Невозможный Кукушкин — страница 6 из 31

Эта его знакомая живёт на соседней с нами улице — крупная переводчица с английского и обратно!

После его звонка переводчица пойдёт к своей знакомой, которая живёт где-то уж совсем поблизости от нас. Так вот теперь эта его другая знакомая — Стас её тоже хорошо знает — медсестра на пенсии, которой, наверное, больше нечего делать, потащится к нам с переводчицей, чтобы накормить меня обедом.

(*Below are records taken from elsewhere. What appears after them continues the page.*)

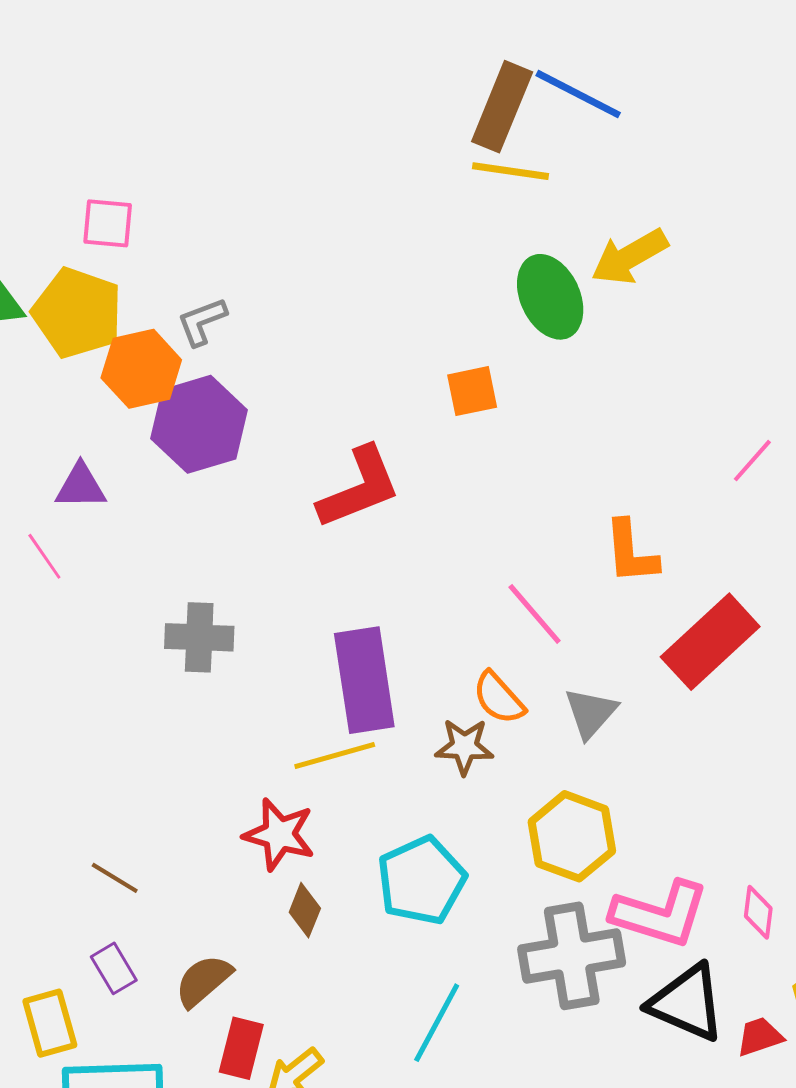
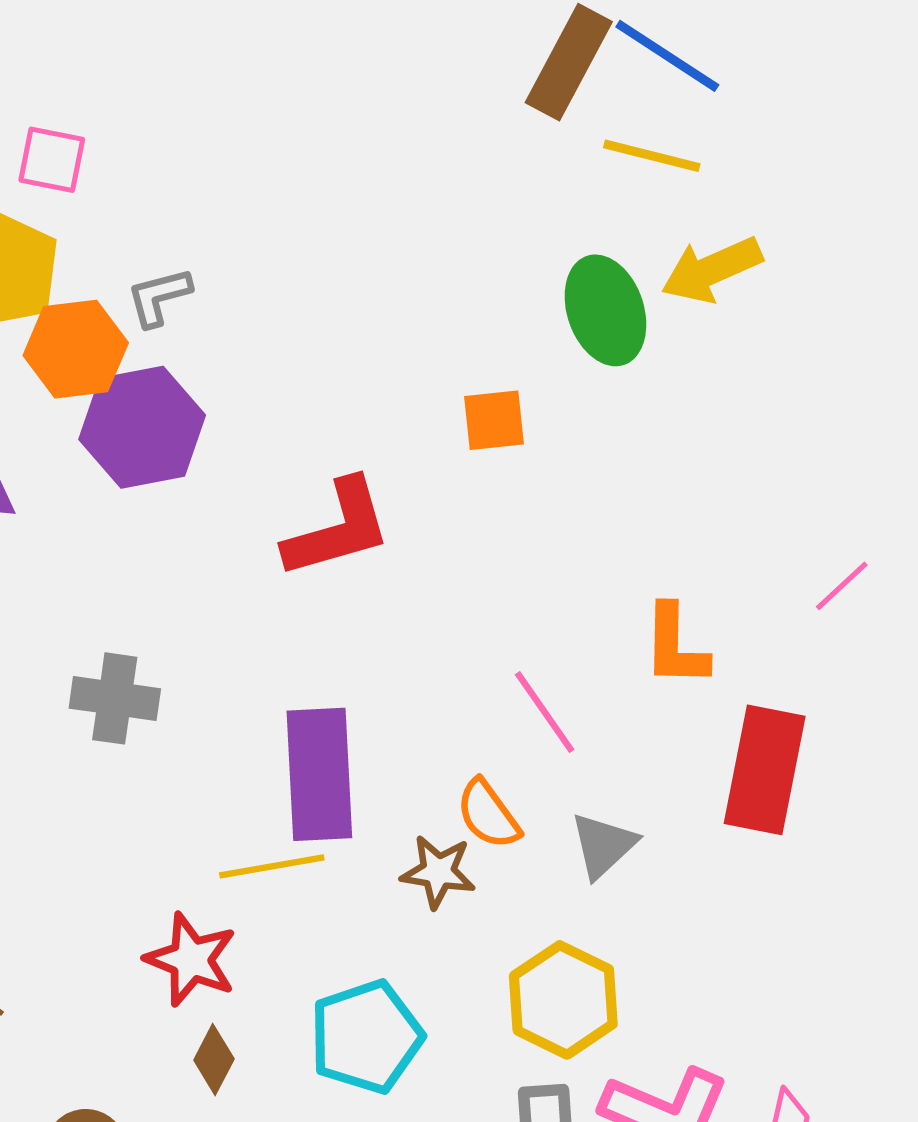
yellow line: (510, 171) -> (652, 156), moved
pink line: (752, 461) -> (842, 586), moved
red rectangle: (710, 642) -> (765, 770), turned -42

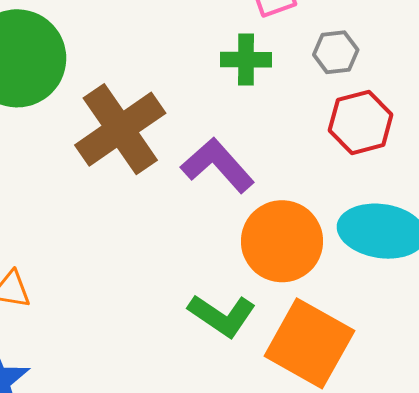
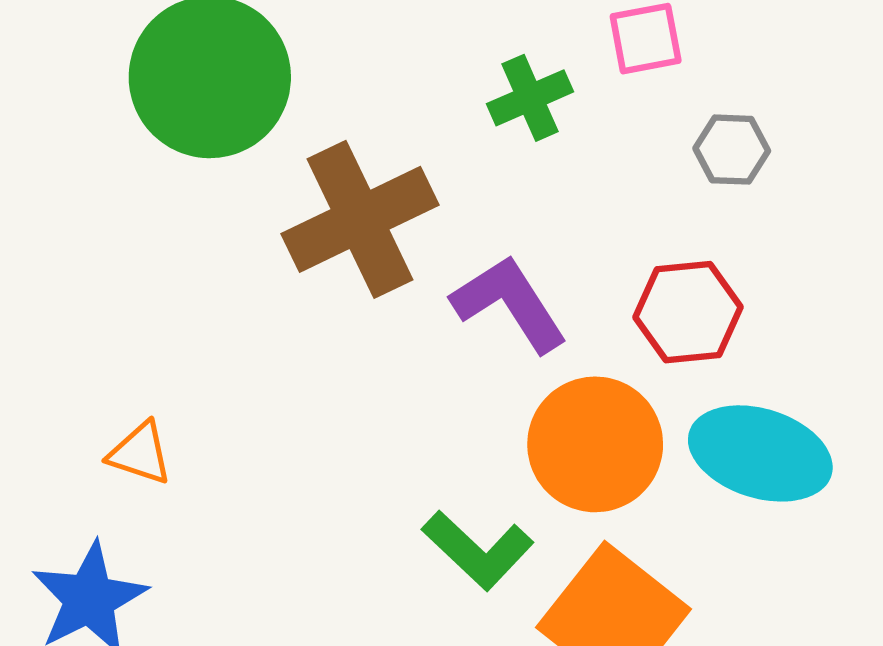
green cross: (246, 60) -> (530, 98), moved, turned -33
red hexagon: (361, 122) -> (688, 312), moved

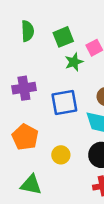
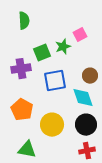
green square: (63, 37) -> (42, 53), moved
yellow circle: (61, 155) -> (52, 125), size x1.5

Поскольку мама под страхом смерти взяла со Стаса слово, что он не даст мне зажечь дома спичку, даже для того, чтобы подогреть обед. «Знаем мы его обеды!» — сказала мама. Эти знакомые бабки Гуслевича принесут с собой спички и разогреют мне обед. Фу-у, даже устал!

— А чего они притащатся вдвоём?

— Не притащатся, а придут. Выбирай выражения. Они — люди старой закалки, интеллигенты. Любят хорошее обращение. Не подведи ни меня, ни своих родителей.

Ой, мама! Я почувствовал, как на моей шее затягивается петля. Сначала Гуслевич, теперь эти…

Вот, вот — где моя свобода?! И ради этого я встал сегодня с чугунной головой… Ну почему у меня всегда роятся не те мысли, что у других людей? Ведь будь я нормальный ребёнок, я бы подумал: «А почему бы и мне не полететь в Ташкент? Там столько достопримечательностей. Землетрясение. Я никогда не видел землетрясений». Я бы мог улететь, голову на отсечение! Валялся бы на полу, бился бы головой об стену, орал как резаный. Ну что, разве они мне не пообещали бы что угодно — только прекрати безобразие! Я же знаю их! У меня было так… в детстве.

И билет на меня стоит вдвое дешевле, чем на отца. Сэкономили бы! Отец мог бы и дома посидеть, поработать.

Вот о чём я думал и чуть не ревел от досады, но было поздно: машина взаимопомощи была запущена.

Стас заставил меня дать клятву, что его знакомые не напрасно приковыляют на пятый этаж без лифта и ровно в четыре часа зажгут свою спичку в нашей кухне.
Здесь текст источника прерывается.